Genetic diseases such as Sickle Cell Anemia and others have posed
a serious and seemingly intractable problem for the science of medicine since
any cure would require the repair of the damaged gene(s) involved. However a number of significant technological
breakthroughs in recent years have begun to change that bleak impasse. In 2003, the complete mapping of the human
genome was accomplished. This technology
and the information provided with its use have led to discoveries that have
pinpointed the genetic origin of many diseases and continues to do so. In 2012 a new tool was fashioned – the genomic
editor referred to as CRISPR. This
remarkable tool can precisely edit particular sequences within the introns of
targeted genes. The designers of this
capability, Jennifer Doudna and Emmanuelle Charpentier were awarded the Nobel
Prize in Chemistry in 2020. These two
advances are changing the prospects for the treatment of genetic diseases. CRISPR and an additional methodology
(described below) have demonstrated great promise.
It has recently been reported in the prestigious scientific
journal Science that, “Two strategies for directly fixing malfunctioning
blood cells have dramatically improved the health of a handful of people with
these genetic diseases. One relies on
CRISPR, marking the first inherited disease clearly helped by the powerful tool
created just 8 years ago. And both treatments are among a wave of genetic
strategies poised to expand who can get durable relief from the blood
disorders. The only current cure, a bone marrow transplant, is risky, and
matched donors are often scarce.”
The two genetic diseases referred to are so-called, “blood
disorders.” One is Sickle Cell Anemia,
and the other is Beta Thalassemia. Sickle
Cell Anemia is a disease in which the red blood cells are mishappen and their ability
to carry oxygen to the tissues is seriously compromised. The origin of this disease is genetic -the
alteration of both alleles that carry the blueprint for hemoglobin protein, the
protein responsible for binding oxygen.
This disease particularly impacts the African-American population. In Beta Thalassemia, the patient makes little
or no functional hemoglobin. The result,
for the patient, is a dangerous and debilitating anemia since the body’s tissue
cannot receive enough oxygen to effectively function.

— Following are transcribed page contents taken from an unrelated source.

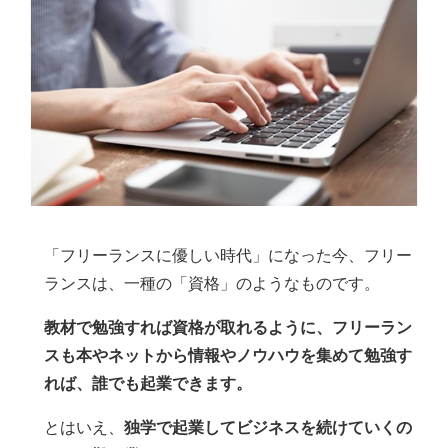
「フリーランスに優しい時代」になった今、フリー
ランスは、一種の「資格」のようなものです。
教材で勉強すれば資格が取れるように、フリーラン
スも本やネットから情報やノウハウを集めて勉強す
れば、誰でも起業できます。
とはいえ、
独学で起業してビジネスを続けていくの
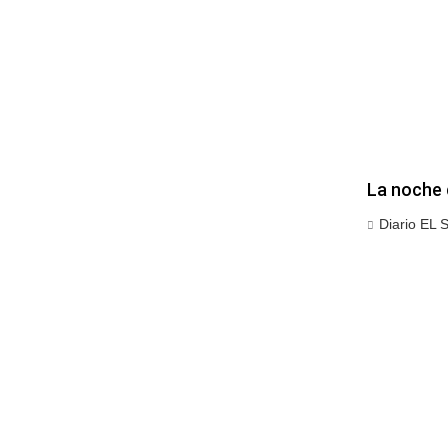
La noche 
Diario EL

The treatment devised that has been applied to both Sickle
Cell Anemia and Beta Thalassemia involve modifying the genes that carry the information
for the structure of hemoglobin in the following way. The stem cells responsible for producing red
blood cells resident in the bone marrow are harvested from the patient, and the
BCL11A gene responsible for shutting off the fetal form of hemoglobin is
disabled thereby allowing it to be produced.
The research tool utilized for this kind of genetic modification is
CRISPR. The patient then receives
chemotherapy to destroy any resident diseased cells and the modified stem cells
are then reintroduced into the patient.
If successful, the patient will then produce red blood cells with the completely
functional fetal hemoglobin.
In addition, Dr. David Williams from Boston Children’s
Hospital has achieved the same result using a novel technique - a specially genetically
engineered virus is utilized to introduce a fragment of DNA encoded RNA into
the harvested stem cells that effectively silences the BCL11A gene (referred to
earlier).
It has been reported that, “Patients treated in both trials
have begun to make sufficiently high levels of fetal hemoglobin and no longer
have sickle cell crises or, except in one case, a need for transfusions.” The Boston team described a particular case in
of a teenager, “who can now swim without pain, and a young man who once needed
transfusions but has gone without them for nearly 2.5 years.”
These are, indeed, exciting developments, but represent only the beginnings of what could be an amazing era in the approach to many other diseases of this kind.